Dans une salle de l’usine textile Picard & Roche, un comité de dix femmes attend le retour de Blanche, son porte-parole, afin de connaître le résultat de l’entrevue entre ses patrons, les repreneurs de l’usine et les partenaires étrangers. Depuis trois heures, Blanche est enfermée avec eux dans la salle de réunion d’où ne provient qu’un silence pesant.
Au loin, on entend le bruit sourd des métiers à tisser que les ouvrières, encore au travail, actionnent. Elles ont voté leur confiance dans ces onze collègues, ouvrières ou employées, pour répondre à la décision qui engagera leur avenir commun.
Ce ne sont pas « 12 hommes en colère » qui attendent mais 10 femmes sur les nerfs, de classes, d’origines et d’âges différents. Au mur, l’horloge égrène les minutes avec une lenteur exaspérante. Une heure passe encore et Blanche est toujours en pour-parler. L’énervement, puis l’angoisse alimentent un certain nombre de suppositions : une réduction du personnel ou celle des salaires. Pire, la fermeture de l’usine.
Enfin leur représentante réapparaît. Elle est accueillie avec un enthousiasme et un soulagement mêlés : pas de fermeture, pas de réduction du personnel. Mais Blanche tient dans ses mains onze lettres distribuées à la toute dernière minute avec le sourire par l’un des hommes en cravate, où est stipulée une « proposition » qu’elles doivent voter unanimement au nom de toutes. Il s’agit d’accepter de réduire de 7 minutes leur temps de pause de 15 minutes. Elles ont une heure pour décider.
La première réaction est unanime : Que sont 7 minutes face au spectre envisagé du chômage ? Elles gardent leur place après tout. Mais Blanche, attelée « au métier à tissus depuis trente ans », émet des doutes. Elle leur demande de réfléchir sur les conséquences du renoncement d’un acquis social certes minime. À 11, elles ont la responsabilité de décider pour les 189 ouvrières qui leur font confiance. La solidarité prime. Dans l’avenir, jusqu’où iront les nouveaux dirigeants dans cette demande insidieusement amorcée qui ressemble à une politique de petits pas, et jusqu’où celle-ci peut-elle se propager ? Et puis, où se place leur dignité dans l’acceptation de ce qui pourrait devenir un marché de dupes ? Le débat est rude. Que voteront-elles ?

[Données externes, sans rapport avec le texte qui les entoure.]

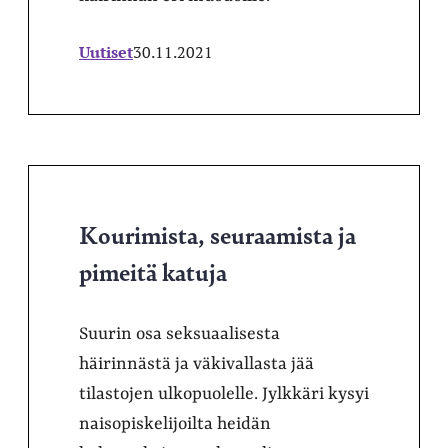
Uutiset
30.11.2021
Kourimista, seuraamista ja
pimeitä katuja
Suurin osa seksuaalisesta
häirinnästä ja väkivallasta jää
tilastojen ulkopuolelle. Jylkkäri kysyi
naisopiskelijoilta heidän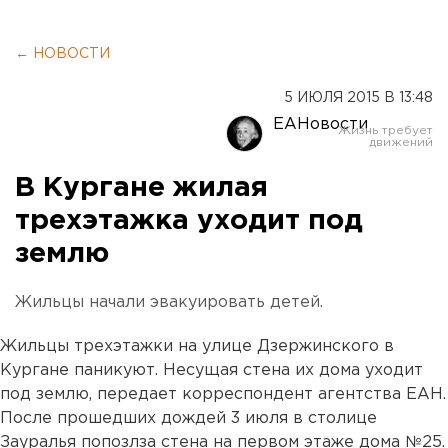
← НОВОСТИ
5 ИЮЛЯ 2015 В 13:48
ЕАНовости
В Кургане жилая
трехэтажка уходит под
землю
Жильцы начали эвакуировать детей.
Жильцы трехэтажки на улице Дзержинского в
Кургане паникуют. Несущая стена их дома уходит
под землю, передает корреспондент агентства ЕАН.
После прошедших дождей 3 июля в столице
Зауралья попозлза стена на первом этаже дома №25.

Stefano Massini offre une étude affinée sur le cheminement d’un groupe qui doit passer de la réflexion individuelle à une décision commune. La disposition bi-frontale du plateau dynamise la mise en scène de Maëlle Poésy. Celle-ci met parfaitement en lumière l’engagement de ces femmes pour elles-mêmes et pour le collectif. Les comédiennes interprètent avec une belle spontanéité les rôles très équilibrés de ce « thriller social » exclusivement féminin, sans pour autant appartenir toutes à la grande Maison. M-P.P. Comédie-Française - Théâtre du Vieux-Colombier 6e.